The Australian Government’s recent decision to expand coverage of the Security of Critical Infrastructure (SOCI) Act 2018 has profound ramifications for the country’s business community. To improve the security and resilience of critical infrastructure, the updated Act imposes obligations on entities in a range of industries: electricity, communications, data storage or processing, financial services and markets, water, health care and medical, higher education and research, food and grocery, transport, space technology and defence industry.
The SOCI Act update means to ensure compliance, businesses in these industries need to understand the data they have and how they manage it. Directors and companies need to meet more stringent reporting requirements around reporting incidents–based on their severity–to the government.
The consequences of failing to address the security requirements associated with critical infrastructure are potentially severe. The Australian Government can now, through the Australian Signals Directorate (ASD), step in to effectively run businesses covered under the SOCI Act 2018 in the event of a serious compromise that impacts critical infrastructure or systems of national significance if the companies themselves are unwilling or incapable of mitigating an event.
No other government worldwide has given itself that ability.
Directors need to understand the critical infrastructure companies they are responsible for may need to report more and different information to different regulators than previously. They need to understand that they need to operate to different standards than previously. Furthermore, it is in their interests to grasp what the Australian Government considers best practice so they can ensure their business makes the required changes to existing processes and technologies. If an incident does occur, they can then demonstrate compliance with best practice to avoid intervention.

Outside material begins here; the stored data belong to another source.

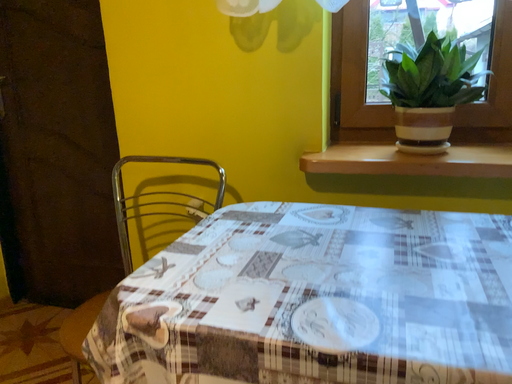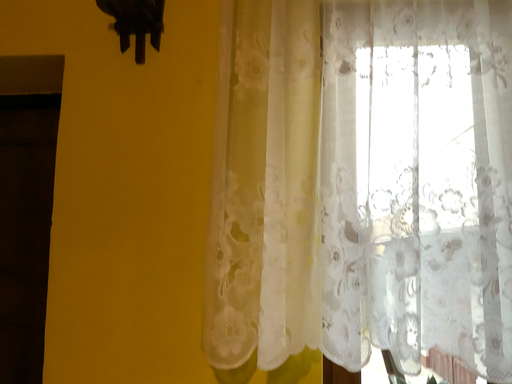 Question: How did the camera likely rotate when shooting the video?

Choices:
 (A) rotated left
 (B) rotated right

Answer: (B) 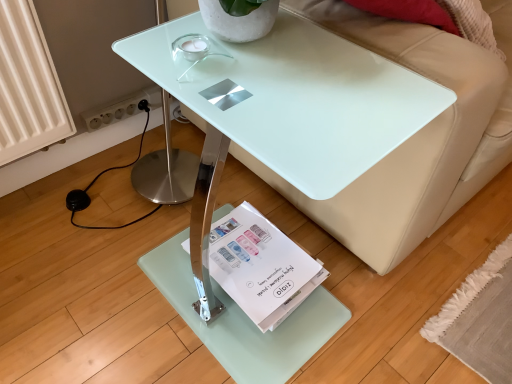 Question: Can you confirm if transparent glass table at center is taller than beige leather couch at upper right?

Choices:
 (A) no
 (B) yes

Answer: (A)

Question: Is transparent glass table at center facing away from beige leather couch at upper right?

Choices:
 (A) no
 (B) yes

Answer: (A)

Question: Are transparent glass table at center and beige leather couch at upper right located far from each other?

Choices:
 (A) yes
 (B) no

Answer: (B)

Question: Is transparent glass table at center bigger than beige leather couch at upper right?

Choices:
 (A) yes
 (B) no

Answer: (B)

Question: Is transparent glass table at center oriented towards beige leather couch at upper right?

Choices:
 (A) no
 (B) yes

Answer: (A)

Question: From the image's perspective, is transparent glass table at center above or below white paper magazine at lower center?

Choices:
 (A) below
 (B) above

Answer: (B)

Question: Does point (268, 165) appear closer or farther from the camera than point (274, 269)?

Choices:
 (A) closer
 (B) farther

Answer: (A)

Question: Would you say transparent glass table at center is to the left or to the right of white paper magazine at lower center in the picture?

Choices:
 (A) left
 (B) right

Answer: (B)

Question: From their relative heights in the image, would you say transparent glass table at center is taller or shorter than white paper magazine at lower center?

Choices:
 (A) short
 (B) tall

Answer: (B)

Question: From a real-world perspective, is white paper magazine at lower center positioned above or below beige leather couch at upper right?

Choices:
 (A) below
 (B) above

Answer: (A)

Question: Is point (253, 248) closer or farther from the camera than point (390, 180)?

Choices:
 (A) closer
 (B) farther

Answer: (B)

Question: From the image's perspective, is white paper magazine at lower center above or below beige leather couch at upper right?

Choices:
 (A) above
 (B) below

Answer: (B)

Question: In terms of width, does white paper magazine at lower center look wider or thinner when compared to beige leather couch at upper right?

Choices:
 (A) wide
 (B) thin

Answer: (B)

Question: Is beige leather couch at upper right inside the boundaries of white paper magazine at lower center, or outside?

Choices:
 (A) inside
 (B) outside

Answer: (B)

Question: Is beige leather couch at upper right wider or thinner than white paper magazine at lower center?

Choices:
 (A) wide
 (B) thin

Answer: (A) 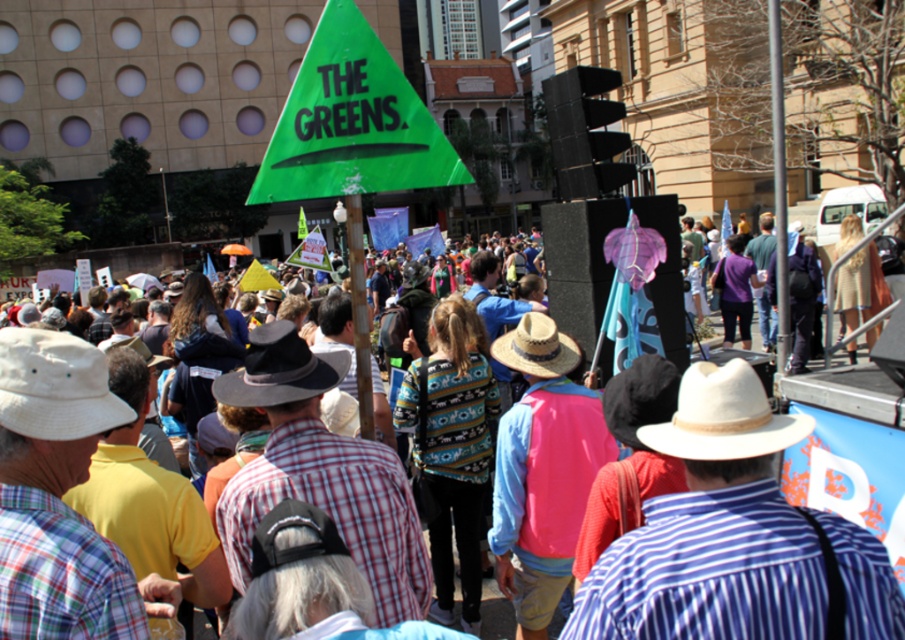 Does white straw cowboy hat at center have a greater width compared to dark brown felt cowboy hat at center?

In fact, white straw cowboy hat at center might be narrower than dark brown felt cowboy hat at center.

Does white straw cowboy hat at center appear under dark brown felt cowboy hat at center?

Correct, white straw cowboy hat at center is located below dark brown felt cowboy hat at center.

This screenshot has width=905, height=640. Describe the element at coordinates (724, 417) in the screenshot. I see `white straw cowboy hat at center` at that location.

Identify the location of white straw cowboy hat at center. (724, 417).

Does point (129, 412) come closer to viewer compared to point (234, 385)?

Yes.

Between white fabric cowboy hat at left and dark brown felt cowboy hat at center, which one appears on the left side from the viewer's perspective?

white fabric cowboy hat at left is more to the left.

Describe the element at coordinates (55, 387) in the screenshot. I see `white fabric cowboy hat at left` at that location.

Locate an element on the screen. The width and height of the screenshot is (905, 640). white fabric cowboy hat at left is located at coordinates click(x=55, y=387).

Does dark brown felt cowboy hat at center have a lesser height compared to strawhat at center?

In fact, dark brown felt cowboy hat at center may be taller than strawhat at center.

Is point (237, 378) more distant than point (570, 365)?

No.

Which is behind, point (248, 360) or point (530, 355)?

The point (530, 355) is more distant.

Locate an element on the screen. dark brown felt cowboy hat at center is located at coordinates (280, 371). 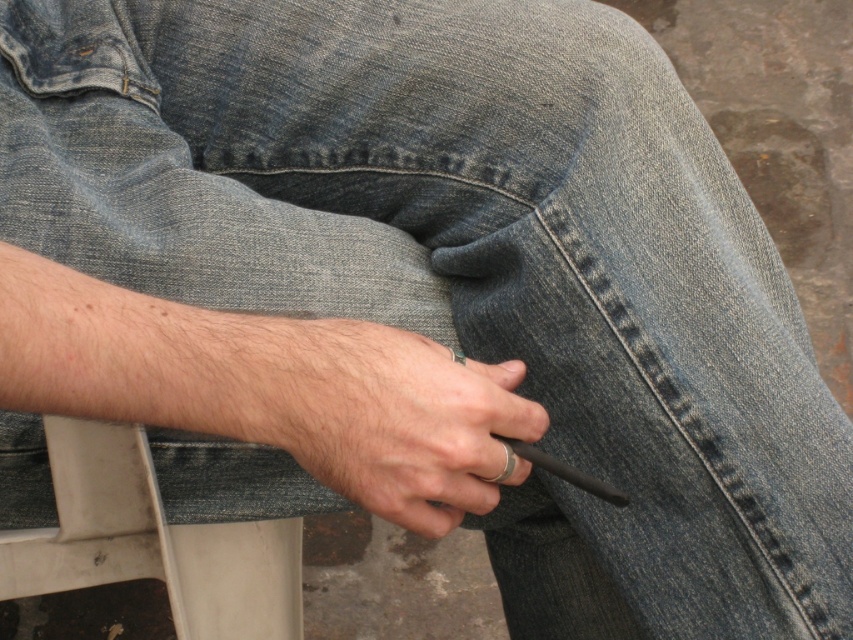 You are organizing a desk and need to place the matte black pen at center and the white plastic chair at lower left. Given their sizes, which object should you place first to ensure both fit on the desk?

The matte black pen at center occupies less space than the white plastic chair at lower left, so you should place the white plastic chair at lower left first to accommodate its larger size before placing the smaller pen.

You are a detective examining the scene. You see a matte black pen at center and a black matte cigarette at center. Which object is positioned higher?

The matte black pen at center is above the black matte cigarette at center. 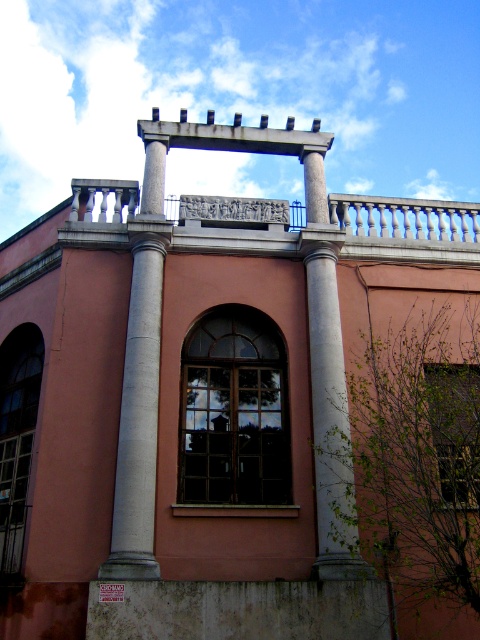 Image resolution: width=480 pixels, height=640 pixels. Describe the element at coordinates (233, 412) in the screenshot. I see `matte glass window at center` at that location.

Can you confirm if matte glass window at center is positioned above smooth concrete column at center?

No, matte glass window at center is not above smooth concrete column at center.

Measure the distance between matte glass window at center and camera.

They are 101.51 feet apart.

Image resolution: width=480 pixels, height=640 pixels. Find the location of `matte glass window at center`. matte glass window at center is located at coordinates click(x=233, y=412).

In the scene shown: Who is more forward, (x=332, y=291) or (x=28, y=452)?

Positioned in front is point (x=332, y=291).

Does smooth concrete column at center have a larger size compared to clear glass window at lower left?

Yes.

Who is more distant from viewer, (320, 524) or (29, 397)?

Point (29, 397)

Locate an element on the screen. The width and height of the screenshot is (480, 640). smooth concrete column at center is located at coordinates (x=327, y=387).

Which is in front, point (469, 252) or point (143, 506)?

Positioned in front is point (143, 506).

Does point (412, 244) come farther from viewer compared to point (147, 561)?

Yes.

Is point (354, 248) positioned after point (133, 499)?

Yes, it is.

I want to click on gray stone balustrade at center, so click(406, 228). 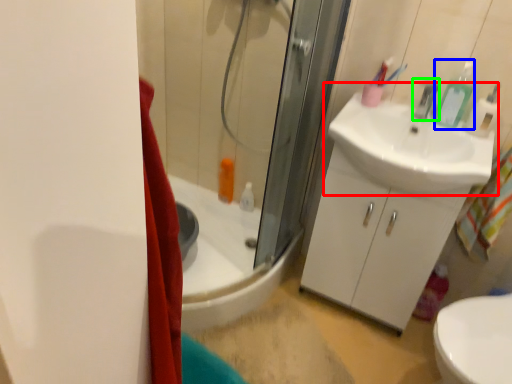 Question: Considering the real-world distances, which object is farthest from sink (highlighted by a red box)? toiletry (highlighted by a blue box) or faucet (highlighted by a green box)?

Choices:
 (A) toiletry
 (B) faucet

Answer: (B) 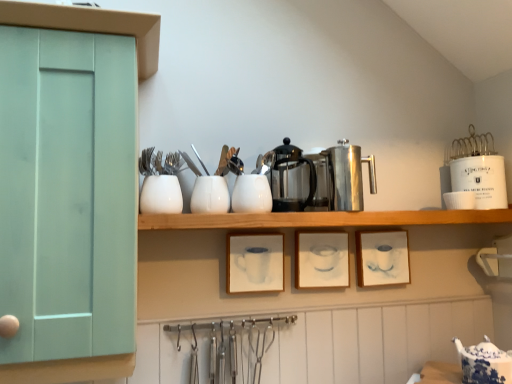 Question: Considering the relative positions of blue and white porcelain teapot at lower right, which is the 1th tableware in bottom-to-top order, and white glossy cup at upper right, the sixth tableware viewed from the top, in the image provided, is blue and white porcelain teapot at lower right, which is the 1th tableware in bottom-to-top order, to the right of white glossy cup at upper right, the sixth tableware viewed from the top, from the viewer's perspective?

Choices:
 (A) yes
 (B) no

Answer: (A)

Question: From a real-world perspective, is blue and white porcelain teapot at lower right, acting as the seventh tableware starting from the left, below white glossy cup at upper right, placed as the sixth tableware when sorted from left to right?

Choices:
 (A) yes
 (B) no

Answer: (A)

Question: Is blue and white porcelain teapot at lower right, which is the 1th tableware in bottom-to-top order, oriented towards white glossy cup at upper right, the 2th tableware viewed from the right?

Choices:
 (A) yes
 (B) no

Answer: (B)

Question: Can you confirm if blue and white porcelain teapot at lower right, which appears as the first tableware when viewed from the right, is smaller than white glossy cup at upper right, the 2th tableware viewed from the right?

Choices:
 (A) no
 (B) yes

Answer: (A)

Question: Is blue and white porcelain teapot at lower right, which ranks as the 7th tableware in top-to-bottom order, placed right next to white glossy cup at upper right, placed as the sixth tableware when sorted from left to right?

Choices:
 (A) yes
 (B) no

Answer: (B)

Question: From a real-world perspective, relative to polished stainless steel coffee pot at center, placed as the 1th appliance when sorted from left to right, is mint green wood cabinet at left vertically above or below?

Choices:
 (A) above
 (B) below

Answer: (B)

Question: Based on their sizes in the image, would you say mint green wood cabinet at left is bigger or smaller than polished stainless steel coffee pot at center, placed as the 1th appliance when sorted from left to right?

Choices:
 (A) small
 (B) big

Answer: (B)

Question: Is point (71, 367) positioned closer to the camera than point (294, 188)?

Choices:
 (A) closer
 (B) farther

Answer: (A)

Question: Do you think mint green wood cabinet at left is within polished stainless steel coffee pot at center, the fourth appliance from the right, or outside of it?

Choices:
 (A) inside
 (B) outside

Answer: (B)

Question: Which is correct: polished stainless steel coffee press at center, which appears as the 3th appliance when viewed from the left, is inside mint green wood cabinet at left, or outside of it?

Choices:
 (A) inside
 (B) outside

Answer: (B)

Question: Considering their positions, is polished stainless steel coffee press at center, the second appliance positioned from the right, located in front of or behind mint green wood cabinet at left?

Choices:
 (A) front
 (B) behind

Answer: (B)

Question: Is polished stainless steel coffee press at center, which appears as the 3th appliance when viewed from the left, taller or shorter than mint green wood cabinet at left?

Choices:
 (A) tall
 (B) short

Answer: (B)

Question: From a real-world perspective, is polished stainless steel coffee press at center, the second appliance positioned from the right, above or below mint green wood cabinet at left?

Choices:
 (A) above
 (B) below

Answer: (A)

Question: Is white glossy fork at upper center, which is the sixth tableware in right-to-left order, bigger or smaller than white glossy vase at upper center, the fourth tableware ordered from the bottom?

Choices:
 (A) big
 (B) small

Answer: (B)

Question: From a real-world perspective, is white glossy fork at upper center, which is the sixth tableware in right-to-left order, above or below white glossy vase at upper center, which is counted as the 1th tableware, starting from the left?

Many of these best practices are encapsulated in the ASD Essential Eight–a series of mitigation strategies designed to impede adversaries’ attempts to compromise systems. These strategies range from ensuring key data is understood and protected to implementing application whitelisting to prevent malicious or unwanted applications from running in an environment.
The Australian Government also applies a series of risk mitigation strategies, including understanding the entities that own and control companies that run data centres and cloud platforms that provide services to its departments, agencies and other organisations. That assessment is undertaken by the Digital Transformation Agency through a hosting certification framework.
Government agencies–and critical infrastructure businesses–may align with these requirements by working with an Australian-owned company, or a company from a ‘Five Eyes’ partner, whose directors have secured the required clearances.
The other dimension agencies and critical infrastructure businesses need to address is capability. The Australian Cyber Security Centre applies a cloud authorisation assessment framework that incorporates a range of requirements from information security manual controls through to the Infosec Registered Assessors Program (IRAP) assessment to continuous monitoring.
For critical infrastructure businesses looking to minimise risk to help comply with the updated Act, or simply to apply more rigorous protection to key systems and data, AUCloud–a sovereign cloud Infrastructure as a Service provider–is certified Strategic, the highest level of ownership and control certification available. The provider also delivers services to Protected level, the highest security level available beneath those required for defence and national intelligence.
With AUCloud, businesses such as tier 2 and below industries such as banking, utilities and retail can address short- and long-term deficiencies in Essential 8 compliance. For example, they may use AUCloud to back up data to a different provider or environment than their primary cloud or data centre, achieving a ‘quick win’. Longer-term, they may choose to work with AUCloud to deliver a longer-term uplift in their cyber-security maturity.
As a sovereign cloud provider, AUCloud’s ownership and operational position ensures that no data–including monitoring and metadata as well as sensitive customer and corporate data–leaves Australia, and that only security-cleared personnel living in the country manage that data. This mitigates potential risks around international data transit and foreign government access to data held by providers headquartered outside Australia.
Critical infrastructure data compromise has potentially severe consequences for Australia. It can stop essential services such as gas, electricity, healthcare and transport from operating, imposing massive immediate consequences and causing severe long-term damage to the country’s economy, national security and indeed its national sovereignty. Turning to a sovereign cloud in Australia can help businesses address the gaps in compliance with the updated SOC legislation and help protect the nation’s critical infrastructure at a time of extensive geopolitical disruption.